Oh, you guys.
You are so awesome. Thank you for all of the hugs and good vibes. I love hugs and good vibes!
My last post seemed to resonate with a lot of you.
I know that many people struggle the way I do and I blog about it on purpose because I think it's good for all of us to be reminded that we are not alone. There is still a stigma around depression so I strive to talk about it just as readily and openly as I would talk about having a great day.
Why shouldn't I?
I am not talking about wallowing (although I do have my moments) but acknowledging it. Owning it. And yes, doing what I know I need to do to get through it. And maybe by being myself, I am providing a comfortable and safe place for you to talk about your own experience, to remind yourself what works for you, and to know that you are not alone, just as I am not. I hope so.
Thank you for taking the time to comment, to send me hugs or email or share about your day. I felt comforted and supported reading your words.
I said I would report back on my feel-better-strategy, so here I am.
I did drink a bunch of water and ate lightly, which definitely was necessary.
I gardened all day and even took some pictures to show you:
I am in love with the colors of that iris on the right.

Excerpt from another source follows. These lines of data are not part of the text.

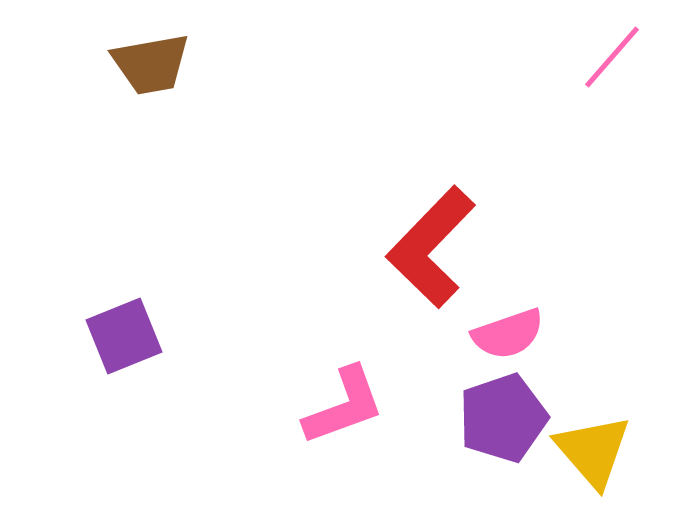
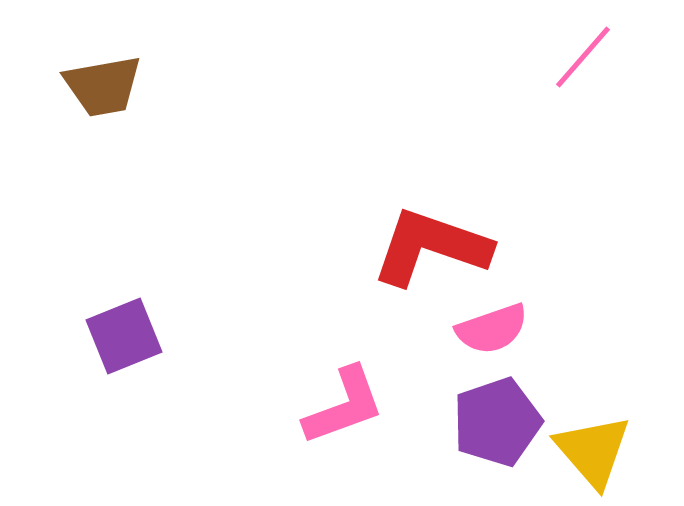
pink line: moved 29 px left
brown trapezoid: moved 48 px left, 22 px down
red L-shape: rotated 65 degrees clockwise
pink semicircle: moved 16 px left, 5 px up
purple pentagon: moved 6 px left, 4 px down
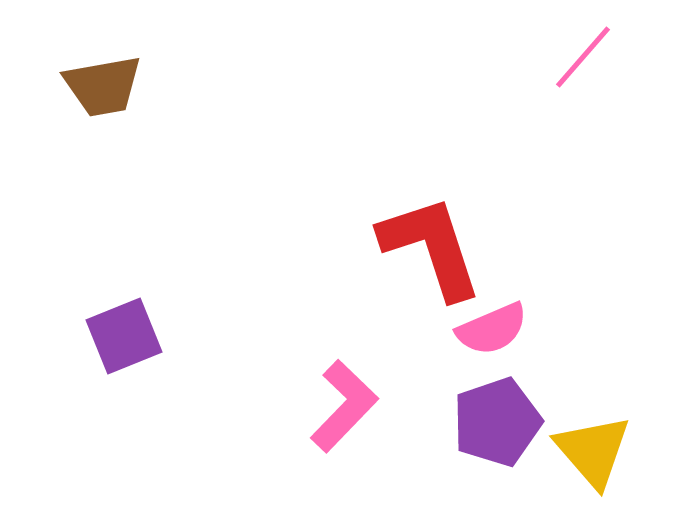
red L-shape: rotated 53 degrees clockwise
pink semicircle: rotated 4 degrees counterclockwise
pink L-shape: rotated 26 degrees counterclockwise
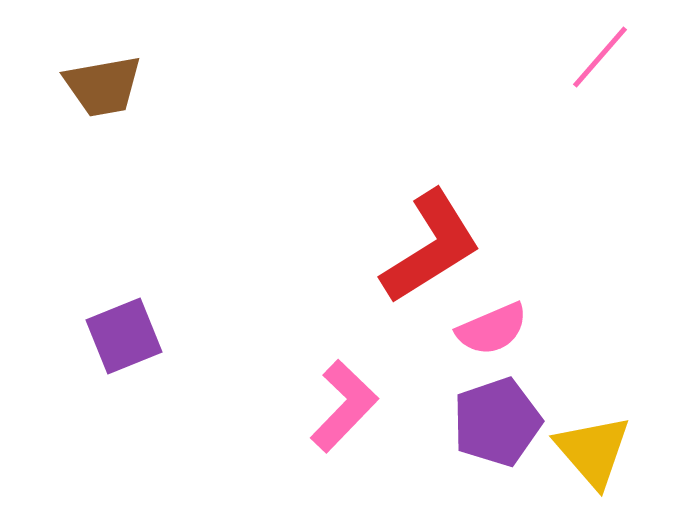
pink line: moved 17 px right
red L-shape: rotated 76 degrees clockwise
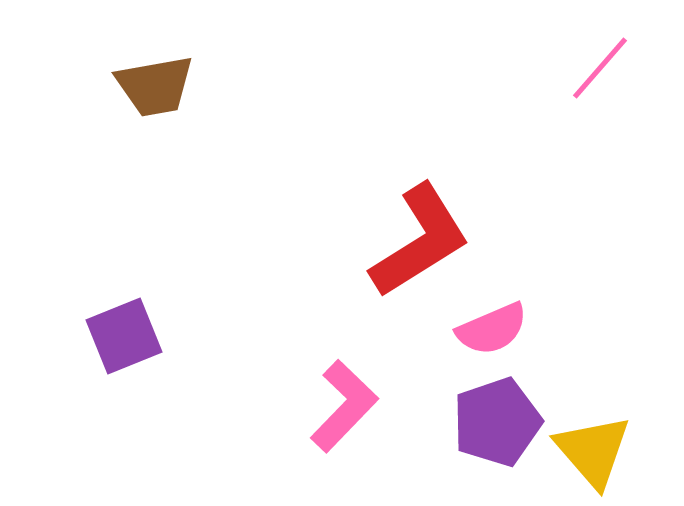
pink line: moved 11 px down
brown trapezoid: moved 52 px right
red L-shape: moved 11 px left, 6 px up
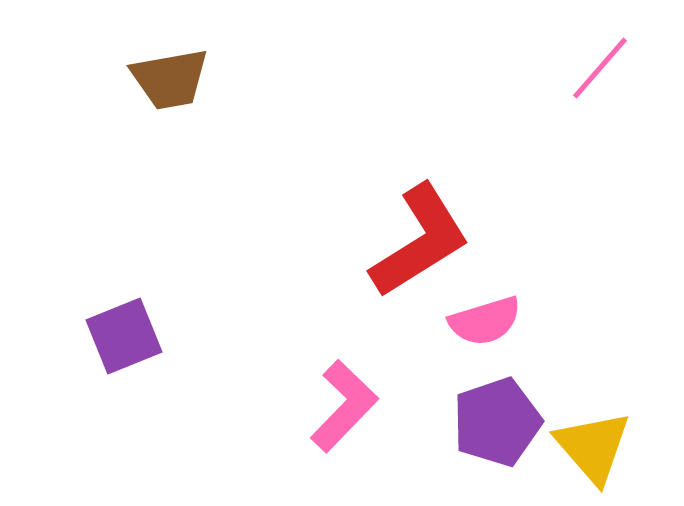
brown trapezoid: moved 15 px right, 7 px up
pink semicircle: moved 7 px left, 8 px up; rotated 6 degrees clockwise
yellow triangle: moved 4 px up
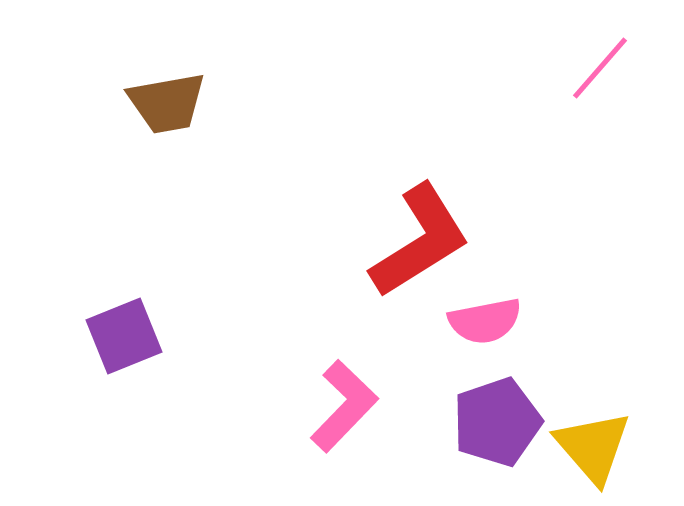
brown trapezoid: moved 3 px left, 24 px down
pink semicircle: rotated 6 degrees clockwise
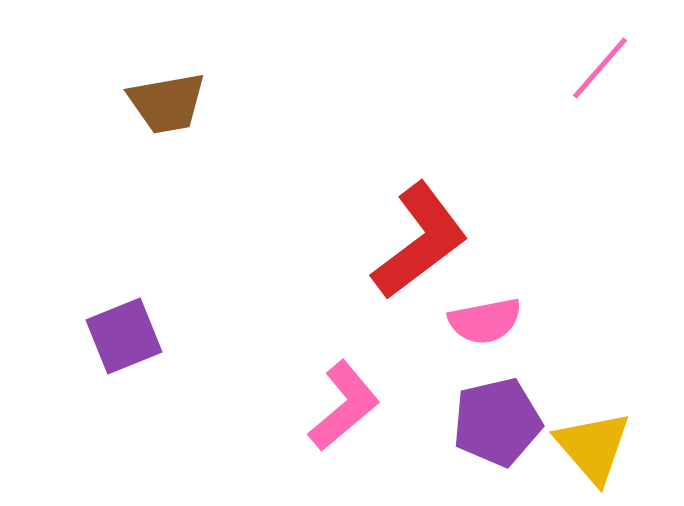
red L-shape: rotated 5 degrees counterclockwise
pink L-shape: rotated 6 degrees clockwise
purple pentagon: rotated 6 degrees clockwise
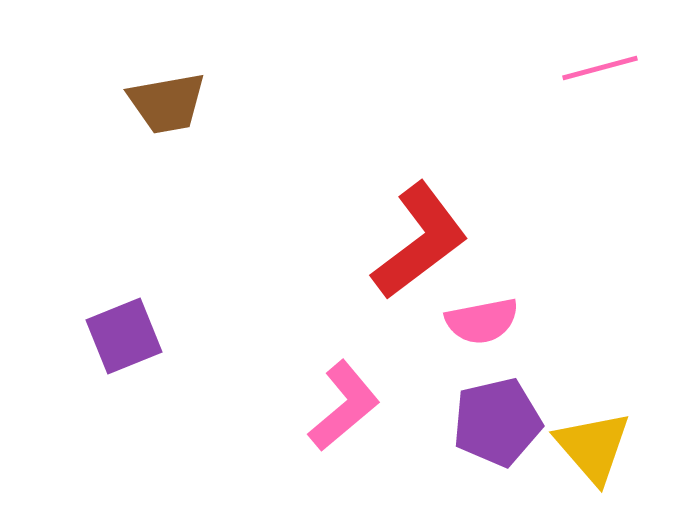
pink line: rotated 34 degrees clockwise
pink semicircle: moved 3 px left
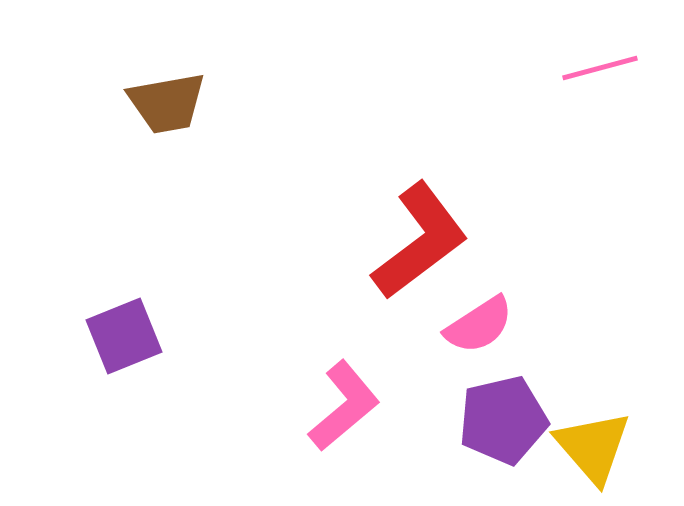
pink semicircle: moved 3 px left, 4 px down; rotated 22 degrees counterclockwise
purple pentagon: moved 6 px right, 2 px up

I potted up a bunch of annuals:
It was hot! I love the heat. Heat and sun are good for this delicate hothouse flower. I am talking about me, in case you didn't catch that.
Sweating, working hard- I love it. It works out my physical stress and leaves me wrung out, in a good way.
And working with flowers, a living thing that I am caring for- that's good for my heart, too. The colors, the beauty- food for my eyes.
Getting something done, that sense of accomplishment. Yes. Good.
I spent a few hours painting in the evening, as I said I would. I didn't really work on anything I loved, but I took pleasure in the feeling of smooshing around the paint with the brush, of incising into a wet layer to reveal what was underneath.
This morning, I started a new visual journal.
I spent a while messing around with some gouache:
See my giant five-head?
Note to self:
I am the one who needs to help myself out of the depths. I am the one who chooses what I eat, how much exercise I get, how I spend my time.
I love playing in my journals, freely doodling or writing or painting. It doesn't have to look good, but sometimes it does and that's a nice surprise. It's not about making something pretty or perfect, it's about expressing myself, allowing myself the freedom to experiment and enjoy the process. Sometimes it's a lot of writing to work something out. Sometimes it's writing reminders like the one above. Other times I write quotes or something I hear that strikes a chord. Sometimes I stick down receipts or magazine clippings or cool looking candy wrappers. It doesn't really matter what I do, just that I do it.
After spending an hour or so on my new journal this morning, without even realizing I felt any different, I came downstairs, headed into the front yard and did some cartwheels (ok, round-offs plus. I still can't do cartwheels!), attempted some headstands, even trying a handstand for the first time ! (trying being the operative word)
Out of nowhere, I just felt like doing those things- I didn't even have time to formulate it into a thought, like, "Hey, I think I'll ...." I just walked out the door and started. That was neat.
Then I needed a snack:
Mmmmm. Stilton, grannysmiths, craisins and ginger spread. Oh, yum.
Then later, I headed off to a good friend's bridal shower, which I was actually looking forward to. See, with my circle of friends, it wouldn't be a regular bridal shower with endless opening of gifts. That kind of shower- I'm sorry-I dread. I go to those and I have fun, but I don't look forward to them.
Today's shower was more of a celebration of Jen. A kind of rite of passage to mark her transition into marriage. We are all so thrilled that at 46, Jen has finally found real love, safe love, true love.
We used face paints to paint her arms and legs and face.
There was an offering of joyful dance:
People shared poems they wrote for Jen ( the kind that bring tears to your eyes), some simple gifts, good food.
It was lovely.
I did say there was good food, so my eating lightly didn't last through the day! But I didn't overdo it.
And since I am feeling better, eating half a pint of Ben and Jerry's won't be overdoing either, which I am about to do... right...about....now.